To illustrate logistic regression, we will use a very simple synthetic dataset, consisting of one feature and a binary target variable. This will allow us to visualize the decision boundary clearly.

-   Generating a synthetic dataset

In [None]:
from sklearn.datasets import make_classification
import pandas as pd

# Generate a synthetic dataset with one feature and binary target
X, y = make_classification(n_samples=1000, n_features=1, n_informative=1, n_redundant=0,
                           n_clusters_per_class=1, random_state=0)
df = pd.DataFrame(X, columns=['feature'])
df['target'] = y
df['target'] = df['target'].astype('category')
df['target'] = df['target'].cat.codes

X = df.drop(columns=['target'])
y = df['target']

-   Visualizing the dataset

In [None]:
import matplotlib.pyplot as plt
import seaborn as sns

sns.scatterplot(data=df, x='feature', y='target', hue='target', palette='Set1')
plt.title("Synthetic Dataset")
plt.xlabel("Feature")
plt.ylabel("Target")
# plt.axhline(0.5, color='red', linestyle='--', label='Decision Boundary (0.5)')
plt.legend()
plt.show()

-   Training a logistic regression model

In [None]:
from sklearn.linear_model import LogisticRegression
from sklearn.model_selection import train_test_split

# Split the dataset into training and test sets
X_train, X_test, y_train, y_test = \
    train_test_split(df[['feature']], df['target'], test_size=0.2, random_state=42)

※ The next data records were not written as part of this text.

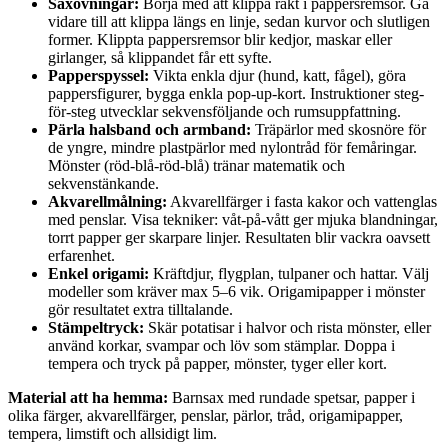
Saxövningar:
Börja med att klippa rakt i pappersremsor. Gå
vidare till att klippa längs en linje, sedan kurvor och slutligen
former. Klippta pappersremsor blir kedjor, maskar eller
girlanger, så klippandet får ett syfte.
Papperspyssel:
Vikta enkla djur (hund, katt, fågel), göra
pappersfigurer, bygga enkla pop-up-kort. Instruktioner steg-
för-steg utvecklar sekvensföljande och rumsuppfattning.
Pärla halsband och armband:
Träpärlor med skosnöre för
de yngre, mindre plastpärlor med nylontråd för femåringar.
Mönster (röd-blå-röd-blå) tränar matematik och
sekvenstänkande.
Akvarellmålning:
Akvarellfärger i fasta kakor och vattenglas
med penslar. Visa tekniker: våt-på-vått ger mjuka blandningar,
torrt papper ger skarpare linjer. Resultaten blir vackra oavsett
erfarenhet.
Enkel origami:
Kräftdjur, flygplan, tulpaner och hattar. Välj
modeller som kräver max 5–6 vik. Origamipapper i mönster
gör resultatet extra tilltalande.
Stämpeltryck:
Skär potatisar i halvor och rista mönster, eller
använd korkar, svampar och löv som stämplar. Doppa i
tempera och tryck på papper, mönster, tyger eller kort.
Material att ha hemma:
Barnsax med rundade spetsar, papper i
olika färger, akvarellfärger, penslar, pärlor, tråd, origamipapper,
tempera, limstift och allsidigt lim.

# Train a logistic regression model
clf = LogisticRegression()
clf.fit(X_train, y_train)

-   Evaluating the model's accuracy

In [None]:
from sklearn.metrics import classification_report, confusion_matrix
# Make predictions on the test set
y_pred = clf.predict(X_test)
from sklearn.metrics import accuracy_score
# Evaluate the model's accuracy
accuracy = accuracy_score(y_test, y_pred)
print("Model accuracy:", accuracy)

print("Classification Report:\n", classification_report(y_test, y_pred))

-   Visualizing the decision boundary

In [None]:
x_range = np.linspace(X['feature'].min(), X['feature'].max(), 100).reshape(-1, 1)
X_range = pd.DataFrame(x_range, columns=X.columns)
y_prob = clf.predict_proba(X_range)[:, 1]

plt.scatter(X_test['feature'], y_test, c='blue', label='Test Data', alpha=0.5)
plt.plot(X_range, y_prob, color='red', label='Probability of Class 1')
plt.axvline(X_range[y_prob < 0.5]['feature'].max(),
            color='green', linestyle='--',
            label='Decision Boundary (Threshold = 0.5)')
plt.axhline(0.5, color='black', linestyle='--', label='Threshold (0.5)')
plt.title("Logistic Regression Decision Boundary")
plt.xlabel("Feature")
plt.ylabel("Probability of Class 1")
plt.legend()
plt.show()

## Hands-on Exercises

Modify the synthetic dataset to include two features instead of one. Train a logistic regression model and visualize the decision boundary in a 2D plot.

-   Generate the 2D synthetic dataset.
-   Visualize the dataset.
-   Split the dataset into training and test sets.
-   Train a logistic regression model.
-   Evaluate the model's accuracy.
-   Visualize the decision boundary.